Re: clustered snapshots

From: Mike Snitzer <snitzer@redhat.com>
To: Mikulas Patocka <mpatocka@redhat.com>
Cc: dm-devel@redhat.com, Alasdair G Kergon <agk@redhat.com>
Subject: Re: clustered snapshots
Date: Mon, 5 Oct 2009 00:33:35 -0400	[thread overview]
Message-ID: <20091005043334.GA27758@redhat.com> (raw)
In-Reply-To: <Pine.LNX.4.64.0910042214530.12074@hs20-bc2-1.build.redhat.com>

On Sun, Oct 04 2009 at 10:25pm -0400,
Mikulas Patocka <mpatocka@redhat.com> wrote:

> Hi
> 
> I don't understand the purpose of this patch. I think it's useless.

You don't understand it, so you think it's useless.. nice to know where
I'm starting.

> - during merge, nothing except the merge process reads the on-disk 
> exceptions. So it doesn't matter when you clean them. You must clean them 
> before dropping the interlock, but the order is not important.

Sure, I thought the same but quickly realized that in practice order
does matter if you'd like to avoid failing the in-core exception cleanup
(IFF we allow chunks to be inserted before existing chunks; aka
"back-merges").

Your original approach to cleaning all on-disk exceptions then all
in-core has no hope of working for "back-merges".  Your original
snapshot-merge completely eliminated insertions before existing chunks.

I also tried to clean all in-core exceptions and then clean all on-disk
exceptions.  I chose this order because when cleaning in-core exceptions
you need to _know_ the {old,new}_chunk for the on-disk
exception.. Otherwise you can't properly determine whether the in-core's
exception that has consecutive chunks needs e->{old,new}_chunk++ before
dm_consecutive_chunk_count_dec(e).

Even though it was awkward I tried it... code was ugly as hell and
simply didn't work.  Judging the in-core exception's cleanup based on
some exception store's location of the associated on-disk exception
required taking the approach I did with adding a callback to
commit_merge().  The exception stores should not know anything of the
in-core exceptions in the common snapshot code.

Lesson I learned is that the in-core dm_snap_exception's consecutive
chunk accounting is _really_ subtle.  And while I agree there should be
no relation between the proper cleanup of on-disk and in-core
exceptions; doing the cleanup of each in lock-step appears to be the
only way forward (that I found).

> - during merge, the interlock is held for the range to be merged. So there 
> shouldn't be any concurrent writes. Concurrent reads are dispatched to the 
> snapshot area (as long as the exception remains in the table).
> 
> - bug in this patch: merge_clear_exception_callback modifies the hash 
> table outside a lock

Yes I noticed that after having sent the patch.  Pretty trivial to fix
and in practice I fail to see how not taking the lock really matters
considering there was no additional concurrent IO in my merge tests.
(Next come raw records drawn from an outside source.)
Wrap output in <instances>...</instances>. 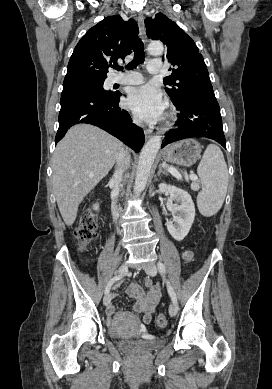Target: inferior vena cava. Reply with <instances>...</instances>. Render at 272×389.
Returning <instances> with one entry per match:
<instances>
[{"label": "inferior vena cava", "instance_id": "602c4592", "mask_svg": "<svg viewBox=\"0 0 272 389\" xmlns=\"http://www.w3.org/2000/svg\"><path fill=\"white\" fill-rule=\"evenodd\" d=\"M136 124H140L139 121H134ZM130 164V156L128 152L121 148L118 157H117V166L116 170L113 174V177L110 181V186L112 188V203H111V212L114 221L117 220L118 218V212H117V207H116V202H117V196L119 194V189H120V183L122 181V176L125 170L128 169Z\"/></svg>", "mask_w": 272, "mask_h": 389}]
</instances>
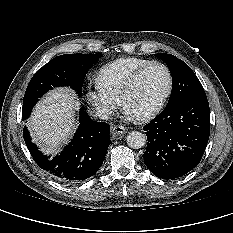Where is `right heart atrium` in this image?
<instances>
[{
    "label": "right heart atrium",
    "mask_w": 233,
    "mask_h": 233,
    "mask_svg": "<svg viewBox=\"0 0 233 233\" xmlns=\"http://www.w3.org/2000/svg\"><path fill=\"white\" fill-rule=\"evenodd\" d=\"M86 98L101 116L109 115L118 105V98L106 91L97 80L87 89Z\"/></svg>",
    "instance_id": "right-heart-atrium-1"
}]
</instances>
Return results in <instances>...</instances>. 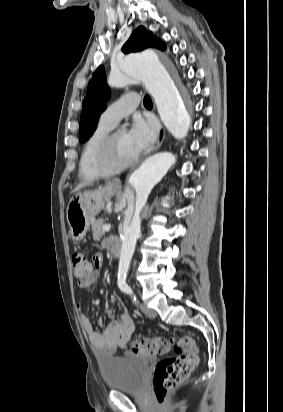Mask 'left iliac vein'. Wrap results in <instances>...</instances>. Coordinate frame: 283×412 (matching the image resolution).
<instances>
[{
    "mask_svg": "<svg viewBox=\"0 0 283 412\" xmlns=\"http://www.w3.org/2000/svg\"><path fill=\"white\" fill-rule=\"evenodd\" d=\"M139 307H140L141 311H142L146 316H148L149 318H153V319L156 318L157 313H156L155 310L147 307V306H146L145 304H143V303H140Z\"/></svg>",
    "mask_w": 283,
    "mask_h": 412,
    "instance_id": "4c4485c4",
    "label": "left iliac vein"
}]
</instances>
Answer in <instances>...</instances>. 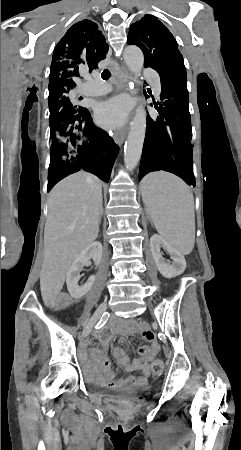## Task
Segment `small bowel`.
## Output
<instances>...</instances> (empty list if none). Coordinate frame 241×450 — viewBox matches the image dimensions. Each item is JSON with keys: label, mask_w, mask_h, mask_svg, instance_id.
<instances>
[{"label": "small bowel", "mask_w": 241, "mask_h": 450, "mask_svg": "<svg viewBox=\"0 0 241 450\" xmlns=\"http://www.w3.org/2000/svg\"><path fill=\"white\" fill-rule=\"evenodd\" d=\"M58 307H65L67 304L58 302ZM131 333L140 335L148 342V345L138 347L137 358L131 360L122 347H115L112 351L114 360L123 369L130 372L139 370L140 375H129L127 377H117L111 368L108 357L110 342L114 336L125 338ZM95 338L101 343V348H94L91 356L83 358L84 370H88L89 379L92 383L107 388H123L129 386H145L151 376L150 363L156 358L160 351V344L154 332L144 323L136 320L126 319L100 328L94 332ZM90 341L83 342V347H87Z\"/></svg>", "instance_id": "small-bowel-1"}]
</instances>
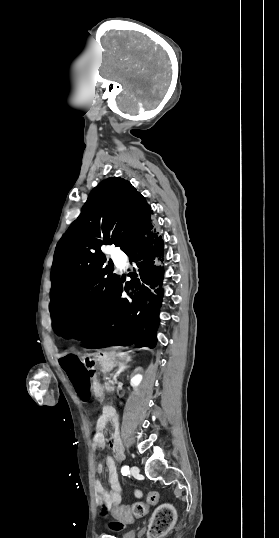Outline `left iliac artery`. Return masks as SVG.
<instances>
[{
  "instance_id": "left-iliac-artery-1",
  "label": "left iliac artery",
  "mask_w": 279,
  "mask_h": 538,
  "mask_svg": "<svg viewBox=\"0 0 279 538\" xmlns=\"http://www.w3.org/2000/svg\"><path fill=\"white\" fill-rule=\"evenodd\" d=\"M121 473L122 475H128L129 474V467L128 466H123L122 469H121Z\"/></svg>"
}]
</instances>
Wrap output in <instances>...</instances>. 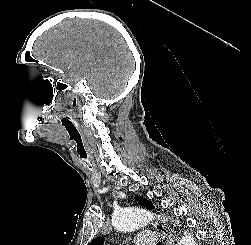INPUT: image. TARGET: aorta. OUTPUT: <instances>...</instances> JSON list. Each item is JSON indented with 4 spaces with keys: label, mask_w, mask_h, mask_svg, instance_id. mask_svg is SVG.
Wrapping results in <instances>:
<instances>
[{
    "label": "aorta",
    "mask_w": 251,
    "mask_h": 245,
    "mask_svg": "<svg viewBox=\"0 0 251 245\" xmlns=\"http://www.w3.org/2000/svg\"><path fill=\"white\" fill-rule=\"evenodd\" d=\"M149 218V211L139 207H129L114 213L112 225L121 232L135 231L146 225ZM176 245H196V240L191 233L185 232Z\"/></svg>",
    "instance_id": "obj_1"
}]
</instances>
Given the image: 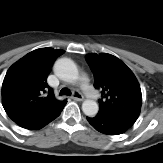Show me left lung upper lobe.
Returning <instances> with one entry per match:
<instances>
[{
  "label": "left lung upper lobe",
  "instance_id": "5c2ea615",
  "mask_svg": "<svg viewBox=\"0 0 163 163\" xmlns=\"http://www.w3.org/2000/svg\"><path fill=\"white\" fill-rule=\"evenodd\" d=\"M85 58L94 73V86L101 92L98 114L137 119L142 96L132 71L120 59L107 53H92Z\"/></svg>",
  "mask_w": 163,
  "mask_h": 163
}]
</instances>
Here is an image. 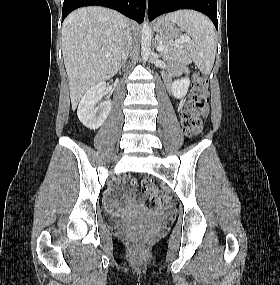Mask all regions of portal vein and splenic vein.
Segmentation results:
<instances>
[{
	"mask_svg": "<svg viewBox=\"0 0 280 285\" xmlns=\"http://www.w3.org/2000/svg\"><path fill=\"white\" fill-rule=\"evenodd\" d=\"M190 38L188 37H183L182 39L180 40H176L175 42L172 43L173 46H176V47H182V44L185 43V42H188ZM166 47L163 46V45H160L157 47V50L158 51H163ZM108 56V54H107Z\"/></svg>",
	"mask_w": 280,
	"mask_h": 285,
	"instance_id": "18ae733b",
	"label": "portal vein and splenic vein"
}]
</instances>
BTW, taking the lock before the ->commit_merge only works, without
lockdep issues, if you use nested locking; which you introduced with the
first patch in your clustered locking series.

> I think this patch just hides other bug that you have made. Do you set and 
> test the interlock correctly? If yes, it will block any I/Os to the chunks 
> being merged.

What bug have I made?  Pretty bold assertion only to back it up with
hand-waving and bravado.  I've worked hard to preserve your original work
as closely as possible; yet add the ability to support insertion of
chunks before existing chunks.

Fact of the matter is that snapshot-merge ontop of Jon's patches (which
reworked the exception and exception table code; and in end moved the
'complete' hash table internal to the exception store) gave us a
_working_ model for how to cleanup in-core exceptions that had chunks
that were inserted before others.  I think that how we arrived at that
working model was mostly luck:

1) Jon's patches first enabled dm-snap-persistent's clear_exception() to
clean the in-core exception and associated on-disk exception
symmetrically.

2) Jon, you and I discussed how supporting inserts before existing
chunks _should_ work so long as they are accounted for at the time we 
dm_consecutive_chunk_count_dec(e); Jon and I got that working built on
his patches.. it was really straight forward because of #1.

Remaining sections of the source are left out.